▸ **DATA EXTRACT**
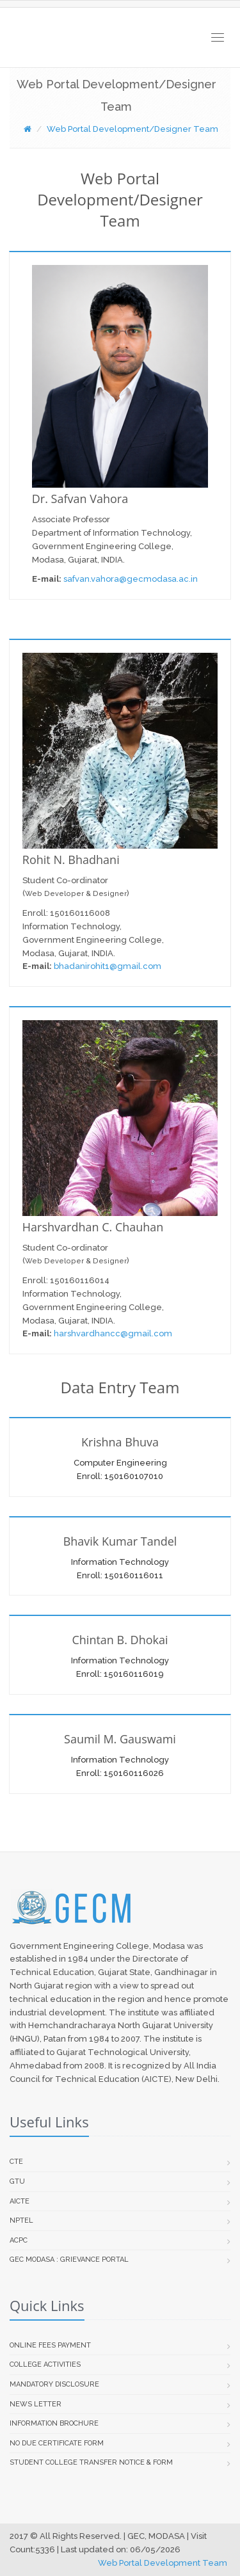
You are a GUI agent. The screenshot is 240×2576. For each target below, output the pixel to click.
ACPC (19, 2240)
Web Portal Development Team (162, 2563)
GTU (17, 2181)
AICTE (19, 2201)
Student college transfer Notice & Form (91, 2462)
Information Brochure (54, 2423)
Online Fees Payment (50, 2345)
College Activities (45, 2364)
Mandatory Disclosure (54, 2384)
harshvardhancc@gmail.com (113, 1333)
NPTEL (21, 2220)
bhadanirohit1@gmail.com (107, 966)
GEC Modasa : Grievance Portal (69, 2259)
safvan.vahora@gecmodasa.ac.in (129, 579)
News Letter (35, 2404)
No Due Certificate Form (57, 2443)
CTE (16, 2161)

▸ **WHAT THIS TASK INVOLVES**
Images stay out; the entries above are to be printed exactly.

▸ **RESULT OF THE TASK**
You are a GUI agent. The screenshot is 240×2576. For each target below, output the pixel to click.
ACPC (19, 2240)
Web Portal Development Team (162, 2563)
GTU (17, 2181)
AICTE (19, 2201)
Student college transfer Notice & Form (91, 2462)
Information Brochure (54, 2423)
Online Fees Payment (50, 2345)
College Activities (45, 2364)
Mandatory Disclosure (54, 2384)
harshvardhancc@gmail.com (113, 1333)
NPTEL (21, 2220)
bhadanirohit1@gmail.com (107, 966)
GEC Modasa : Grievance Portal (69, 2259)
safvan.vahora@gecmodasa.ac.in (129, 579)
News Letter (35, 2404)
No Due Certificate Form (57, 2443)
CTE (16, 2161)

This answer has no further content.